- Task item
Make an exact copy of the records, and keep the pictures out of it.

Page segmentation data

((

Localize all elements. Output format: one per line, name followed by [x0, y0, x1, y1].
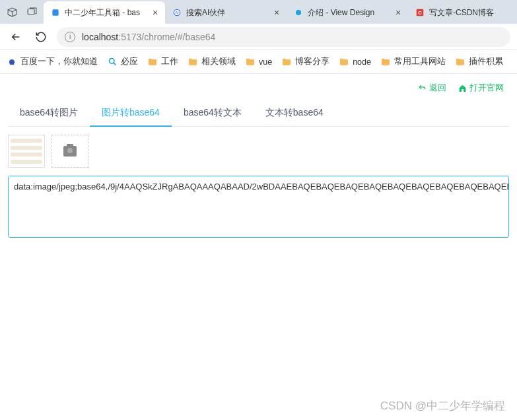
bookmark-label: node	[353, 57, 371, 67]
home-icon	[458, 84, 467, 92]
tab-image-to-base64[interactable]: 图片转base64	[90, 100, 172, 127]
svg-point-8	[109, 59, 114, 64]
bookmark-label: 常用工具网站	[394, 56, 446, 67]
folder-icon	[281, 57, 292, 67]
bookmark-label: 必应	[121, 56, 138, 67]
tab-title: 介绍 - View Design	[308, 7, 374, 18]
address-bar: i localhost:5173/chrome/#/base64	[0, 24, 517, 50]
base64-output[interactable]	[8, 176, 509, 238]
bookmark-label: 插件积累	[469, 56, 503, 67]
refresh-button[interactable]	[32, 28, 50, 46]
favicon-icon: AI	[172, 7, 182, 18]
site-icon	[7, 57, 17, 67]
camera-icon	[63, 146, 77, 157]
bookmark-label: 相关领域	[201, 56, 236, 67]
url-input[interactable]: i localhost:5173/chrome/#/base64	[57, 27, 510, 47]
return-link[interactable]: 返回	[418, 82, 446, 94]
bookmark-folder[interactable]: 常用工具网站	[380, 56, 446, 67]
return-icon	[418, 84, 427, 92]
search-icon	[107, 57, 118, 67]
tool-tabs: base64转图片 图片转base64 base64转文本 文本转base64	[8, 100, 509, 127]
watermark: CSDN @中二少年学编程	[380, 398, 505, 413]
folder-icon	[455, 57, 465, 67]
close-icon[interactable]: ×	[272, 8, 281, 17]
bookmark-folder[interactable]: 工作	[147, 56, 178, 67]
svg-text:C: C	[418, 10, 422, 16]
tabs-overview-icon[interactable]	[25, 5, 38, 18]
tab-title: 搜索AI伙伴	[186, 7, 225, 18]
page-content: 返回 打开官网 base64转图片 图片转base64 base64转文本 文本…	[0, 74, 517, 245]
bookmark-folder[interactable]: node	[339, 57, 371, 67]
favicon-icon	[293, 7, 304, 18]
tab-text-to-base64[interactable]: 文本转base64	[254, 100, 335, 126]
bookmark-folder[interactable]: 博客分享	[281, 56, 329, 67]
tab-title: 写文章-CSDN博客	[429, 7, 494, 18]
upload-image-button[interactable]	[52, 135, 88, 168]
bookmark-item[interactable]: 百度一下，你就知道	[7, 56, 98, 67]
tab-base64-to-text[interactable]: base64转文本	[172, 100, 254, 126]
bookmark-folder[interactable]: 插件积累	[455, 56, 503, 67]
close-icon[interactable]: ×	[394, 8, 403, 17]
back-button[interactable]	[7, 28, 25, 46]
bookmark-label: 博客分享	[295, 56, 329, 67]
favicon-icon	[50, 7, 61, 18]
browser-tab[interactable]: 介绍 - View Design ×	[287, 1, 408, 24]
svg-rect-1	[52, 9, 58, 15]
image-thumbnail[interactable]	[8, 135, 45, 168]
official-label: 打开官网	[469, 82, 504, 94]
site-info-icon[interactable]: i	[65, 32, 75, 42]
folder-icon	[339, 57, 349, 67]
return-label: 返回	[429, 82, 446, 94]
thumbnail-content	[11, 160, 42, 164]
browser-tab[interactable]: C 写文章-CSDN博客	[408, 1, 517, 24]
svg-text:AI: AI	[175, 11, 179, 15]
folder-icon	[147, 57, 158, 67]
favicon-icon: C	[415, 7, 425, 18]
folder-icon	[245, 57, 256, 67]
bookmark-label: vue	[259, 57, 272, 67]
browser-tab[interactable]: AI 搜索AI伙伴 ×	[165, 1, 287, 24]
folder-icon	[380, 57, 391, 67]
tab-title: 中二少年工具箱 - bas	[65, 7, 140, 18]
bookmarks-bar: 百度一下，你就知道 必应 工作 相关领域 vue 博客分享 node 常用工具网…	[0, 50, 517, 74]
browser-tab[interactable]: 中二少年工具箱 - bas ×	[44, 1, 165, 24]
close-icon[interactable]: ×	[151, 8, 160, 17]
thumbnail-content	[11, 153, 42, 157]
workspace-icon[interactable]	[5, 5, 18, 18]
bookmark-label: 工作	[161, 56, 178, 67]
bookmark-folder[interactable]: 相关领域	[188, 56, 236, 67]
folder-icon	[188, 57, 198, 67]
browser-titlebar: 中二少年工具箱 - bas × AI 搜索AI伙伴 × 介绍 - View De…	[0, 0, 517, 24]
tab-base64-to-image[interactable]: base64转图片	[8, 100, 90, 126]
bookmark-item[interactable]: 必应	[107, 56, 138, 67]
url-text: localhost:5173/chrome/#/base64	[82, 32, 215, 42]
svg-point-4	[296, 10, 301, 15]
tab-strip: 中二少年工具箱 - bas × AI 搜索AI伙伴 × 介绍 - View De…	[44, 0, 517, 24]
svg-rect-0	[28, 9, 34, 15]
bookmark-label: 百度一下，你就知道	[20, 56, 98, 67]
thumbnail-content	[11, 146, 42, 150]
thumbnail-content	[11, 139, 42, 143]
official-link[interactable]: 打开官网	[458, 82, 504, 94]
bookmark-folder[interactable]: vue	[245, 57, 272, 67]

))

- Written response
Localize all elements. Output format: one per line, name followed by [x0, y0, x1, y1].
bookmark-label: node	[353, 57, 371, 67]
home-icon	[458, 84, 467, 92]
tab-image-to-base64[interactable]: 图片转base64	[90, 100, 172, 127]
svg-point-8	[109, 59, 114, 64]
bookmark-label: 常用工具网站	[394, 56, 446, 67]
folder-icon	[281, 57, 292, 67]
bookmark-label: 必应	[121, 56, 138, 67]
tab-title: 介绍 - View Design	[308, 7, 374, 18]
address-bar: i localhost:5173/chrome/#/base64	[0, 24, 517, 50]
base64-output[interactable]	[8, 176, 509, 238]
bookmark-label: 插件积累	[469, 56, 503, 67]
refresh-button[interactable]	[32, 28, 50, 46]
favicon-icon: AI	[172, 7, 182, 18]
site-icon	[7, 57, 17, 67]
camera-icon	[63, 146, 77, 157]
bookmark-label: 相关领域	[201, 56, 236, 67]
url-input[interactable]: i localhost:5173/chrome/#/base64	[57, 27, 510, 47]
return-link[interactable]: 返回	[418, 82, 446, 94]
bookmark-folder[interactable]: 常用工具网站	[380, 56, 446, 67]
return-icon	[418, 84, 427, 92]
search-icon	[107, 57, 118, 67]
tool-tabs: base64转图片 图片转base64 base64转文本 文本转base64	[8, 100, 509, 127]
watermark: CSDN @中二少年学编程	[380, 398, 505, 413]
folder-icon	[455, 57, 465, 67]
close-icon[interactable]: ×	[272, 8, 281, 17]
bookmark-folder[interactable]: 工作	[147, 56, 178, 67]
svg-text:C: C	[418, 10, 422, 16]
tabs-overview-icon[interactable]	[25, 5, 38, 18]
tab-title: 搜索AI伙伴	[186, 7, 225, 18]
page-content: 返回 打开官网 base64转图片 图片转base64 base64转文本 文本…	[0, 74, 517, 245]
bookmark-folder[interactable]: node	[339, 57, 371, 67]
favicon-icon	[293, 7, 304, 18]
tab-text-to-base64[interactable]: 文本转base64	[254, 100, 335, 126]
bookmark-folder[interactable]: 博客分享	[281, 56, 329, 67]
tab-title: 写文章-CSDN博客	[429, 7, 494, 18]
upload-image-button[interactable]	[52, 135, 88, 168]
bookmark-item[interactable]: 百度一下，你就知道	[7, 56, 98, 67]
tab-base64-to-text[interactable]: base64转文本	[172, 100, 254, 126]
bookmark-folder[interactable]: 插件积累	[455, 56, 503, 67]
close-icon[interactable]: ×	[394, 8, 403, 17]
back-button[interactable]	[7, 28, 25, 46]
bookmark-label: 博客分享	[295, 56, 329, 67]
favicon-icon	[50, 7, 61, 18]
browser-tab[interactable]: 介绍 - View Design ×	[287, 1, 408, 24]
svg-rect-1	[52, 9, 58, 15]
image-thumbnail[interactable]	[8, 135, 45, 168]
official-label: 打开官网	[469, 82, 504, 94]
site-info-icon[interactable]: i	[65, 32, 75, 42]
folder-icon	[339, 57, 349, 67]
return-label: 返回	[429, 82, 446, 94]
thumbnail-content	[11, 160, 42, 164]
browser-tab[interactable]: C 写文章-CSDN博客	[408, 1, 517, 24]
svg-text:AI: AI	[175, 11, 179, 15]
folder-icon	[147, 57, 158, 67]
favicon-icon: C	[415, 7, 425, 18]
folder-icon	[245, 57, 256, 67]
bookmark-label: vue	[259, 57, 272, 67]
browser-tab[interactable]: AI 搜索AI伙伴 ×	[165, 1, 287, 24]
folder-icon	[380, 57, 391, 67]
tab-title: 中二少年工具箱 - bas	[65, 7, 140, 18]
bookmarks-bar: 百度一下，你就知道 必应 工作 相关领域 vue 博客分享 node 常用工具网…	[0, 50, 517, 74]
browser-tab[interactable]: 中二少年工具箱 - bas ×	[44, 1, 165, 24]
close-icon[interactable]: ×	[151, 8, 160, 17]
thumbnail-content	[11, 153, 42, 157]
workspace-icon[interactable]	[5, 5, 18, 18]
bookmark-label: 工作	[161, 56, 178, 67]
bookmark-folder[interactable]: 相关领域	[188, 56, 236, 67]
folder-icon	[188, 57, 198, 67]
browser-titlebar: 中二少年工具箱 - bas × AI 搜索AI伙伴 × 介绍 - View De…	[0, 0, 517, 24]
tab-base64-to-image[interactable]: base64转图片	[8, 100, 90, 126]
bookmark-item[interactable]: 必应	[107, 56, 138, 67]
url-text: localhost:5173/chrome/#/base64	[82, 32, 215, 42]
svg-point-4	[296, 10, 301, 15]
tab-strip: 中二少年工具箱 - bas × AI 搜索AI伙伴 × 介绍 - View De…	[44, 0, 517, 24]
svg-rect-0	[28, 9, 34, 15]
bookmark-label: 百度一下，你就知道	[20, 56, 98, 67]
thumbnail-content	[11, 146, 42, 150]
thumbnail-content	[11, 139, 42, 143]
official-link[interactable]: 打开官网	[458, 82, 504, 94]
bookmark-folder[interactable]: vue	[245, 57, 272, 67]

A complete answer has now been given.